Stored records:
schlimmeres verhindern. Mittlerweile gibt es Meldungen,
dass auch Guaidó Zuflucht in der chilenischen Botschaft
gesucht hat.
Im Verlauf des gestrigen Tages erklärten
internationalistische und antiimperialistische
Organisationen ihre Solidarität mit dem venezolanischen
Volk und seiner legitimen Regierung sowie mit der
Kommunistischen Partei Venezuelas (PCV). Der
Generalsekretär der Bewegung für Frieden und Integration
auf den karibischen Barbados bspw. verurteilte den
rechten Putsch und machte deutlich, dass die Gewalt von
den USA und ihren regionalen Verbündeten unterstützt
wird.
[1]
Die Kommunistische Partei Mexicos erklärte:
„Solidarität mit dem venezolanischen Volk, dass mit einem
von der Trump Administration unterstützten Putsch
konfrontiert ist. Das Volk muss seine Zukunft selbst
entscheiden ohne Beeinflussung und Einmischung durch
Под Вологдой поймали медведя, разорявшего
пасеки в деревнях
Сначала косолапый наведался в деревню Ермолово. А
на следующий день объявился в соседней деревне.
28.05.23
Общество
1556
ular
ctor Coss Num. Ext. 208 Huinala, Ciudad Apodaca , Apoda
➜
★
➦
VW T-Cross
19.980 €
* * *
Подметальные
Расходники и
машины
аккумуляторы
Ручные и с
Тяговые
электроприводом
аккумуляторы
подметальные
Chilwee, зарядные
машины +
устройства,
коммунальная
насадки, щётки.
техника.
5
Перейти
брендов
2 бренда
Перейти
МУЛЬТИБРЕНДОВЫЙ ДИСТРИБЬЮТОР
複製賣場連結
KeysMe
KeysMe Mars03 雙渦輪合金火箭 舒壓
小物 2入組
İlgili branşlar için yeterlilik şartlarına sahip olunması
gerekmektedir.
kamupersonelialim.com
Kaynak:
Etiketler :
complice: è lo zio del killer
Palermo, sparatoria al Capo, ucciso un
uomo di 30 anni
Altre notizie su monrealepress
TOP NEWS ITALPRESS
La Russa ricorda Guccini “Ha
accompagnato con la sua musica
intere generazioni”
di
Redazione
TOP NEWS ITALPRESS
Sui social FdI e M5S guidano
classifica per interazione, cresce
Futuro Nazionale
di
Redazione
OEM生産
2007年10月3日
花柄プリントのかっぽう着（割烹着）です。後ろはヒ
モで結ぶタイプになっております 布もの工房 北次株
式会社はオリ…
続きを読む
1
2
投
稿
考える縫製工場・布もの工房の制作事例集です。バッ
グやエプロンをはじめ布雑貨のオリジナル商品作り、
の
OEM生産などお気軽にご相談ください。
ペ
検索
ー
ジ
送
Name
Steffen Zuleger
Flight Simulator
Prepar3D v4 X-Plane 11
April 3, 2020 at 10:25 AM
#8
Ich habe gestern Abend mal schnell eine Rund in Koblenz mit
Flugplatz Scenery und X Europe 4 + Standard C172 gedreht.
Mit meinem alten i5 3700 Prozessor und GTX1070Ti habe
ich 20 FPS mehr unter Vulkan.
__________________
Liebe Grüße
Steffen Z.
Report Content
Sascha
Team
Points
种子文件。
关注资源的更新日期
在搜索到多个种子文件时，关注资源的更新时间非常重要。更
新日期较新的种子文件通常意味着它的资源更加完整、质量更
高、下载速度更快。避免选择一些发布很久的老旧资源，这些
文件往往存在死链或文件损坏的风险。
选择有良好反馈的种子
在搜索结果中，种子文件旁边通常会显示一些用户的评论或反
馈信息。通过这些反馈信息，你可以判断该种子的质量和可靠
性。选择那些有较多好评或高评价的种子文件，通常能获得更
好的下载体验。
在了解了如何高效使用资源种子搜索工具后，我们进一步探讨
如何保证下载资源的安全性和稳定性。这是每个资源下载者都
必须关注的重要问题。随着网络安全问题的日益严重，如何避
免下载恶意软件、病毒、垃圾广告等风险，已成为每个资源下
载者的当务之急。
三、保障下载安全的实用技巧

## [WHAT THE TASK ASKS]
For the word "Putsch", show every line of the entries that holds it.

## [SOLUTION TO THIS TASK]
rechten Putsch und machte deutlich, dass die Gewalt von
von der Trump Administration unterstützten Putsch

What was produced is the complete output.